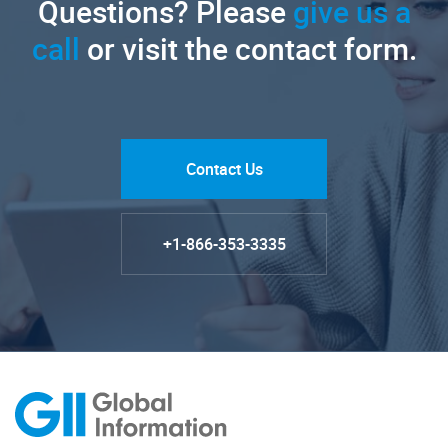
Questions? Please
give us a
call
or visit the contact form.
Contact Us
+1-866-353-3335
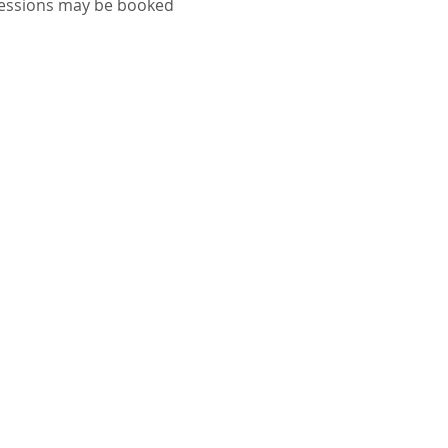
sessions may be booked 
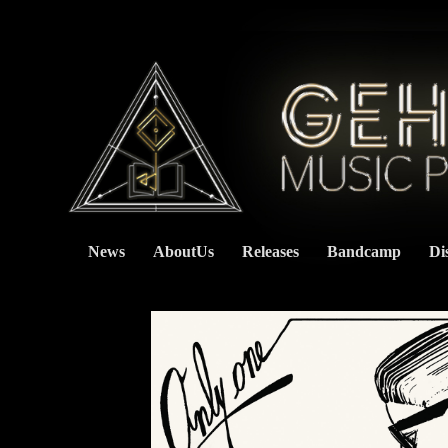
News
AboutUs
Releases
Bandcamp
Di
    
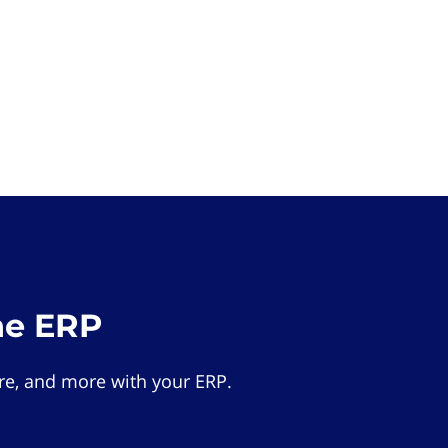
he ERP
e, and more with your ERP.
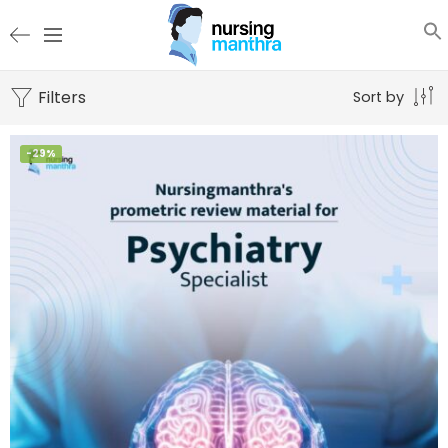
Filters
Sort by
-29%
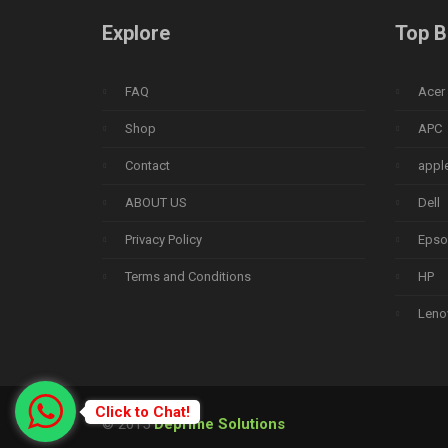
Explore
Top B
FAQ
Acer
Shop
APC
Contact
appl
ABOUT US
Dell
Privacy Policy
Epso
Terms and Conditions
HP
Leno
Click to Chat!
© 2015
Deprime Solutions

What this task involves: The expected output is the exact run of lines from the first line of the material above through the line that contains "Click to Chat!", minus any pictures.

Task answer:
Questions? Please
give us a
call
or visit the contact form.
Contact Us
+1-866-353-3335
sessions may be booked 
News
AboutUs
Releases
Bandcamp
Di
    
he ERP
e, and more with your ERP.
Filters
Sort by
-29%
Explore
Top B
FAQ
Acer
Shop
APC
Contact
appl
ABOUT US
Dell
Privacy Policy
Epso
Terms and Conditions
HP
Leno
Click to Chat!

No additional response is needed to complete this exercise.